Se l’anteprima è un’occasione per fare il punto sullo stato dell’arte in seno a una delle denominazioni italiane di maggior rilievo, un quadro sintetico viene da una battuta del presidente Christian Marchesini: «Denominazione in equilibrio». Tra luci e ombre, infatti, non si può dire che la Valpolicella soffra. Guardando allo spaccato di Nomisma Wine Monitor sul 2022 si rileva infatti un calo nei volumi e una crescita nei valori per le vendite di Amarone in Italia e nel mondo. A fronte di un valore in crescita del 4%, a circa 360 milioni di euro franco cantina, corrisponde una contrazione in volume del 7,2%. Nulla di drammatico, anche se emerge una evoluzione in controtendenza, con il mercato interno (che vale circa il 40% sulle vendite totali) in tenuta sia per volumi (+1,5%) che per valori (7,4%), mentre l’export perde il 13% sui quantitativi pur a fronte di un incremento valoriale dell’1,8%. «Il 2021 è stato un anno eccezionale sul piano delle vendite – chiosa il presidente Marchesini – e il 2022 è servito per consolidare la crescita, con risultati meno eclatanti ma comunque significativi. Lo testimoniano anche gli imbottigliamenti, che registrano un incremento del 12% rispetto al pre-Covid (2019) per un’annata commerciale che è stata comunque la seconda migliore del decennio, con oltre 17 milioni di bottiglie immesse sul mercato. La denominazione si conferma in equilibrio, grazie anche a una stabilizzazione finalmente raggiunta sul fronte della superficie vitata dopo il blocco degli impianti del 2019». Una lettura importante per una denominazione da oltre 2400 aziende (tra viticoltori, vinificatori e imbottigliatori) che lavorano su 8600 ettari di vigneto e generano un giro d’affari di oltre 600 milioni di euro, di cui più della metà riferiti all’Amarone.
Pronto il dossier per la candidatura Unesco
Amarone Opera Prima è stata anche l’occasione per presentare ufficialmente il dossier per la candidatura della tecnica della messa a riposo delle uve in Valpolicella – l’appassimento, un momento chiave per Amarone e Recioto – a patrimonio immateriale dell’Unesco. Sintetizzano il lavoro di studio, analisi, raccolta di documenti e materiale video fotografico anche di archivio, il comitato scientifico coordinato da Pier Luigi Petrillo dell’Università Unitelma Sapienza di Roma ha completato il quadro da presentare alla Commissione nazionale per l’Unesco, l’organismo interministeriale cui spetta il compito di scegliere (entro il 30 marzo) l’unica candidatura italiana da inviare a Parigi per la valutazione. «Il dossier – spiega il professore Petrillo – evidenzia come si tratti di una tecnica che rispecchia la storia sociale, politica, economica di questo territorio e ne manifesti l’evoluzione.
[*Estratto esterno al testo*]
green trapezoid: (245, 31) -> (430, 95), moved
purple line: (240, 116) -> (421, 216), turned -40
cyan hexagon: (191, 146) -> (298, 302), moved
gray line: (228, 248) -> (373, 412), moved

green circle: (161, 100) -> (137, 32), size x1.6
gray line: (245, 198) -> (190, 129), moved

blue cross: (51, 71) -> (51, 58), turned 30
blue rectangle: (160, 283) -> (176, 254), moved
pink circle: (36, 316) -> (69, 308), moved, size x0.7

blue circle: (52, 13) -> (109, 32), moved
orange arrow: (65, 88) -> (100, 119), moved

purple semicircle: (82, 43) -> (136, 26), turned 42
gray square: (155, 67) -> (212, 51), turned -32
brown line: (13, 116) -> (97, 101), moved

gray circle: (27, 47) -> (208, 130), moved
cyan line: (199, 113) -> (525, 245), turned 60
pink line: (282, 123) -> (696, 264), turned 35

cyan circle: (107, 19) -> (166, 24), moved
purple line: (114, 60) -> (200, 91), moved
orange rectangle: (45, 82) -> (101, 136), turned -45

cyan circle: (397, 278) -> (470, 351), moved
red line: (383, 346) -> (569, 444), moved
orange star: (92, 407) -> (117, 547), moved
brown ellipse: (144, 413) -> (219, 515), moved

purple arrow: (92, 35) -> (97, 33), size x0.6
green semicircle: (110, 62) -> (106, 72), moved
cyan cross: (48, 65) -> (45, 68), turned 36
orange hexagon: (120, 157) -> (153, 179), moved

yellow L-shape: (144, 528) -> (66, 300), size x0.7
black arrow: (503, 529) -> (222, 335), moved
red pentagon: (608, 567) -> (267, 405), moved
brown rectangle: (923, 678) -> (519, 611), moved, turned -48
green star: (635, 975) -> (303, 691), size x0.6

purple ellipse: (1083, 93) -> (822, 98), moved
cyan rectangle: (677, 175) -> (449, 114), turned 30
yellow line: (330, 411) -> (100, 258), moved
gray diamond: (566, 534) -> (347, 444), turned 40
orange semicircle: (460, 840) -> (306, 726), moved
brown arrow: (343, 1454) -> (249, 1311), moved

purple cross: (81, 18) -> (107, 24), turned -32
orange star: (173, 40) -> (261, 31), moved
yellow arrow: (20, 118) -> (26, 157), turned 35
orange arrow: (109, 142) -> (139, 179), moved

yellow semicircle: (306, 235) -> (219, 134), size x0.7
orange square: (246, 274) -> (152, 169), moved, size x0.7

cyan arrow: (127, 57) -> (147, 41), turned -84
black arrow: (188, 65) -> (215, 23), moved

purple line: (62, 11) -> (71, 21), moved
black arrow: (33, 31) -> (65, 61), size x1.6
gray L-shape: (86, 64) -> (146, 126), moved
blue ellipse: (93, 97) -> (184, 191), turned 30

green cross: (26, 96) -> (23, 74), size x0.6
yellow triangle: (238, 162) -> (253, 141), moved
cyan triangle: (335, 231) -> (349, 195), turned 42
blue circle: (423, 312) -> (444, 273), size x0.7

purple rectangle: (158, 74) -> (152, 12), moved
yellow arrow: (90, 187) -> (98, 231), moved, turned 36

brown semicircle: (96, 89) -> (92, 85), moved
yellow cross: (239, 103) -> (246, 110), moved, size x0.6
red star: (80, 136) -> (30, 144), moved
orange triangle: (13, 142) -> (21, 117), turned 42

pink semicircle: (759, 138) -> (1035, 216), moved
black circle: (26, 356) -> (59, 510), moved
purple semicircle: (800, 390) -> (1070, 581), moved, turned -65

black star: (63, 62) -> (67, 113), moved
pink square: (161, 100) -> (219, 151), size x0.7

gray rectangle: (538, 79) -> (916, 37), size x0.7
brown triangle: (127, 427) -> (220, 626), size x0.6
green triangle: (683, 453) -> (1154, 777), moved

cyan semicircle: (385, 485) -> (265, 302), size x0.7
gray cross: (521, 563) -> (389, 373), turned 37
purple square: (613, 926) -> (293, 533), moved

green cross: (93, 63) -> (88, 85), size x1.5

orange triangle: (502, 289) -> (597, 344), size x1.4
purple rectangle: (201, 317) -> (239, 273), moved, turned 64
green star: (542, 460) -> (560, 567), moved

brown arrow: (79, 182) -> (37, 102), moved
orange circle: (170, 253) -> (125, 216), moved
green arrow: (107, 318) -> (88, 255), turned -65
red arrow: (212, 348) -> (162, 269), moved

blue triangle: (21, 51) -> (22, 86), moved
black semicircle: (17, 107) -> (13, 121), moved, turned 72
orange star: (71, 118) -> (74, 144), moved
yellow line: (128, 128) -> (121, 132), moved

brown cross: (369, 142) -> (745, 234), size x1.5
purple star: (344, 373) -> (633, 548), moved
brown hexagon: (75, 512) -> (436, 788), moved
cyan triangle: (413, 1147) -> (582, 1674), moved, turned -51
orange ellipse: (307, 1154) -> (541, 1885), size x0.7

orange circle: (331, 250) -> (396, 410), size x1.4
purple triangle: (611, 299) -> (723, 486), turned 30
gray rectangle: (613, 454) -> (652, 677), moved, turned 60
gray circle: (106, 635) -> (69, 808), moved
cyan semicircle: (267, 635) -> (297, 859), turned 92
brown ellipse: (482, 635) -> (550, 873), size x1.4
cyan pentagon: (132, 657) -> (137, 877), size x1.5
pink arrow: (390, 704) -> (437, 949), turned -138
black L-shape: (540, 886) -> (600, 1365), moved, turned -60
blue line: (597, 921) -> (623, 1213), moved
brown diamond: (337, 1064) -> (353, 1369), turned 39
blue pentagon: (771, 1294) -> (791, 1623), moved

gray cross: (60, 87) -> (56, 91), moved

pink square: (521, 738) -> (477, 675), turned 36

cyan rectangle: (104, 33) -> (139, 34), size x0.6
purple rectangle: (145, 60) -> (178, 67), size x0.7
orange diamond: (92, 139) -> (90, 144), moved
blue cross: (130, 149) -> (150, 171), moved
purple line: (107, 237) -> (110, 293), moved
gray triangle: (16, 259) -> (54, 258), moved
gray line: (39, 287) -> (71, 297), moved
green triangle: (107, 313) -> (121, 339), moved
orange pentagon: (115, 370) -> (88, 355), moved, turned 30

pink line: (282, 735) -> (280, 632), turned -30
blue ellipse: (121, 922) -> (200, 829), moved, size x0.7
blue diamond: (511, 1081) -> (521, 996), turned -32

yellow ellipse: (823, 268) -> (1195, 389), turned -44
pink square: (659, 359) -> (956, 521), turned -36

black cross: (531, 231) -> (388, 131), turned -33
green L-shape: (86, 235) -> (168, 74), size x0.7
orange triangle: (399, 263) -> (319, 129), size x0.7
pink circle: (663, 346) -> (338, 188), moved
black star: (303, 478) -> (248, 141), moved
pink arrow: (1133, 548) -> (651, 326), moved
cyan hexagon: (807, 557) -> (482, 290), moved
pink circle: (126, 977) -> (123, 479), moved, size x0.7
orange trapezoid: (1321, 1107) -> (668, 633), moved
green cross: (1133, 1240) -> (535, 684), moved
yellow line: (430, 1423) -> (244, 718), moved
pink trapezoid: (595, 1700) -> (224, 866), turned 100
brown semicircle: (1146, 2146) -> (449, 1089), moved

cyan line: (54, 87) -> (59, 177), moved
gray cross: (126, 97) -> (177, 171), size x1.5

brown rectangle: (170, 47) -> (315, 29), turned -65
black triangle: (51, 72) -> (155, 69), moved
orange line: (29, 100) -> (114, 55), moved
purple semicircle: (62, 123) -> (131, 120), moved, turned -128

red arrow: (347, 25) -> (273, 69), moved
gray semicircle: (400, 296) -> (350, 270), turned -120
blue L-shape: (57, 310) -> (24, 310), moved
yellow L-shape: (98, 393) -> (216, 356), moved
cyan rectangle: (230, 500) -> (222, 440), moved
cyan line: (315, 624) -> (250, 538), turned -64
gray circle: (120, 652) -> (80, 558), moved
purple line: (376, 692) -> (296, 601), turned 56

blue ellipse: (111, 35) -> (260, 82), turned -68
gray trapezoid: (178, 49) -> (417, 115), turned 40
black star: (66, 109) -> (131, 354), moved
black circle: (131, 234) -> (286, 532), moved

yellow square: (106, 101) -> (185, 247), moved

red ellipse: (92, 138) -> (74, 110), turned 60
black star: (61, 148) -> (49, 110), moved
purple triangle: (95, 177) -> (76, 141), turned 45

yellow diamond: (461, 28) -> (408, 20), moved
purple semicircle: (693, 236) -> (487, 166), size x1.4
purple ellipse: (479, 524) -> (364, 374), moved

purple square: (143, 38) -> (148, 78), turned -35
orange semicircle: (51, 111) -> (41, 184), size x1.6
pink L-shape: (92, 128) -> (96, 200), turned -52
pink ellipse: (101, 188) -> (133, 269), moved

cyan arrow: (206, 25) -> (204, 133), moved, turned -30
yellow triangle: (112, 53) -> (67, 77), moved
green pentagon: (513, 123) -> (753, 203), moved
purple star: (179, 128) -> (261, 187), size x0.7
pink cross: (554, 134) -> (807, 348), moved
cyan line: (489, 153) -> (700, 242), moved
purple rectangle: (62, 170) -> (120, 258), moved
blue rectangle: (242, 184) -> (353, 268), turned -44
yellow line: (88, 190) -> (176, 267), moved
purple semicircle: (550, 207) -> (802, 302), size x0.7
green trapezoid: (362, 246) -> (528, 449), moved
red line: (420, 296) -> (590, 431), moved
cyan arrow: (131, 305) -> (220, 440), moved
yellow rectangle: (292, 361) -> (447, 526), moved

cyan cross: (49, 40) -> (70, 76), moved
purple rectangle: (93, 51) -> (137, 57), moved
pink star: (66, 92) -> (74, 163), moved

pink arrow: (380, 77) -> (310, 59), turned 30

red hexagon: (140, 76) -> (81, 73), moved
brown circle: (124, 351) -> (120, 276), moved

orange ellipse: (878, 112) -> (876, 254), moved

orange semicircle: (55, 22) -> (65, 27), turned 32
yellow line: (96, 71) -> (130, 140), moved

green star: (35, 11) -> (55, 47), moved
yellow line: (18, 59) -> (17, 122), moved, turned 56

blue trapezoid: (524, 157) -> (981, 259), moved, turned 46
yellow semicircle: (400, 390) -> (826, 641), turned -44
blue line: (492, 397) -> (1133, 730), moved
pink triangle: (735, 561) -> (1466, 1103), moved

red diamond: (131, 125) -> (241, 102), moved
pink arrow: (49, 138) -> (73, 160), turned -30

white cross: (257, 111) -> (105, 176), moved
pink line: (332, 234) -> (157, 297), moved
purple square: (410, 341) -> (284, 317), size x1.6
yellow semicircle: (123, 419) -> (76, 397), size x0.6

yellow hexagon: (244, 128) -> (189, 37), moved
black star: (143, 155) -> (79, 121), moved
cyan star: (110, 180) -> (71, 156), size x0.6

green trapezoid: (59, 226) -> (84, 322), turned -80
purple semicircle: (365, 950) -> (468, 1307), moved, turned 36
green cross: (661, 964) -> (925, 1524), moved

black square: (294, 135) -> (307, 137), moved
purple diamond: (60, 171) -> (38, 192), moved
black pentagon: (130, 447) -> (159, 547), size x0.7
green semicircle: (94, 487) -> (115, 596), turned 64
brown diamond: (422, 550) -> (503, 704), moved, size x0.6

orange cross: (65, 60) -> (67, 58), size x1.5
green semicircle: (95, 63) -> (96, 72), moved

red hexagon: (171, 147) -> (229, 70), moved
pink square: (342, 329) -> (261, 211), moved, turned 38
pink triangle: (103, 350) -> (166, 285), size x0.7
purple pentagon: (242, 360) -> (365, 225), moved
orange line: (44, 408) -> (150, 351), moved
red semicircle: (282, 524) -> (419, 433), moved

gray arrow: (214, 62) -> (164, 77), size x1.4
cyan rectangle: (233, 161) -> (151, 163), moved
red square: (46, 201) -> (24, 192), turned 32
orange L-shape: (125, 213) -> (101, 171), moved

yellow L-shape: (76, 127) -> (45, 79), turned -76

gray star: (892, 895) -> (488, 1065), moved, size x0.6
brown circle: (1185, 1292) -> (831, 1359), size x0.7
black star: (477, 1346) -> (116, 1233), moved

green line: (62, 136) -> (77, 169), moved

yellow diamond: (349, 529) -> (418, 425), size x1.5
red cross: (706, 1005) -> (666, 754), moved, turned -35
Il profondo radicamento culturale e identitario definisce la stessa architettura rurale della Valpolicella: un saper fare che da oltre 1500 anni identifica questa comunità». Se l’obiettivo verrà centrato, la Valpolicella sarà il primo territorio a ottenere iscrizione di una pratica di vinificazione negli elenchi tutelati dall’organizzazione ONU. La presentazione del dossier «è il risultato di un grande lavoro di squadra – commenta Marchesini – che ha messo a fattor comune la valorizzazione della Valpolicella e la sua vocazione all’eccellenza. Una unità di intenti e di visione che ha riscontrato l’appoggio anche delle istituzioni».